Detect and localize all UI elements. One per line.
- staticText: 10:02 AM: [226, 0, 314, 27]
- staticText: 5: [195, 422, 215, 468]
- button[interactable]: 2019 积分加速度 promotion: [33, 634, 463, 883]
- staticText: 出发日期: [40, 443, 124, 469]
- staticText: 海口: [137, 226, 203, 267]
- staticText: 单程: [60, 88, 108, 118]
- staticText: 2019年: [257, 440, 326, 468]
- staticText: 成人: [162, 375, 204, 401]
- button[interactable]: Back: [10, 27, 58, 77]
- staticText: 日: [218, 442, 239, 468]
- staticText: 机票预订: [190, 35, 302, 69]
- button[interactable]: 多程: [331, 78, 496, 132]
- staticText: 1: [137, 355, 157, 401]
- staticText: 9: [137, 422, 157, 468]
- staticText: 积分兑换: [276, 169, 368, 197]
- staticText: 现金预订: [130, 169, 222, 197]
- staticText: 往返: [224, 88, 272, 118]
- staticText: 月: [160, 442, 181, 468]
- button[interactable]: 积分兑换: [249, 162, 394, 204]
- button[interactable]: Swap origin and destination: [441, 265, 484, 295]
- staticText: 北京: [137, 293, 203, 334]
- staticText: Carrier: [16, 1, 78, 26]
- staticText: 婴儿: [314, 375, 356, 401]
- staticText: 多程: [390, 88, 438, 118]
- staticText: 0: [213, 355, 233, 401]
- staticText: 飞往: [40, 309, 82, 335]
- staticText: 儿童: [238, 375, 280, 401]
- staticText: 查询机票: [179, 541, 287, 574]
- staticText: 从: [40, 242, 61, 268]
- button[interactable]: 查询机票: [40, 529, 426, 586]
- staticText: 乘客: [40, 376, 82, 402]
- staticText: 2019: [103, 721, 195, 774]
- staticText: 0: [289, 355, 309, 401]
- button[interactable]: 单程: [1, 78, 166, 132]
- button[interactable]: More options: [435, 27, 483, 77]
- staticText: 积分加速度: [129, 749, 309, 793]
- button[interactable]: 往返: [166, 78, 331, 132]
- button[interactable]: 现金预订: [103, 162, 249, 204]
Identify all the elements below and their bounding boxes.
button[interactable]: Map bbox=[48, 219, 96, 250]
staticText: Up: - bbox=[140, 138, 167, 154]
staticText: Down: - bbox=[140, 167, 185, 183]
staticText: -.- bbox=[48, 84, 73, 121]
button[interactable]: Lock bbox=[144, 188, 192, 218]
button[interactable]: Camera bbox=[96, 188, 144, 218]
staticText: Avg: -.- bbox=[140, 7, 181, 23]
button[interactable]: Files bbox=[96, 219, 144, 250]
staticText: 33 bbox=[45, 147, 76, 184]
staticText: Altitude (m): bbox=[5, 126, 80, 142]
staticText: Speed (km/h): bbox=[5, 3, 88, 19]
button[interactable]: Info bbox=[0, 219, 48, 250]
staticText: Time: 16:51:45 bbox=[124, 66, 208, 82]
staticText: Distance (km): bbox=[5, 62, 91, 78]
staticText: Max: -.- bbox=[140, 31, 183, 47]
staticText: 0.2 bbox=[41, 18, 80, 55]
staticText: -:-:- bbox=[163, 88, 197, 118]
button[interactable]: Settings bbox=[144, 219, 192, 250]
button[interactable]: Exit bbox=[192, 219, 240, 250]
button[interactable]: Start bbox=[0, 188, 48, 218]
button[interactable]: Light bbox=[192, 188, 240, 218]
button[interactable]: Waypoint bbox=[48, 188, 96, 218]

▶ Required action
Across the whole listing, show each line where the word "积分加速度" occurs.

▶ Final answer
- button[interactable]: 2019 积分加速度 promotion: [33, 634, 463, 883]
- staticText: 积分加速度: [129, 749, 309, 793]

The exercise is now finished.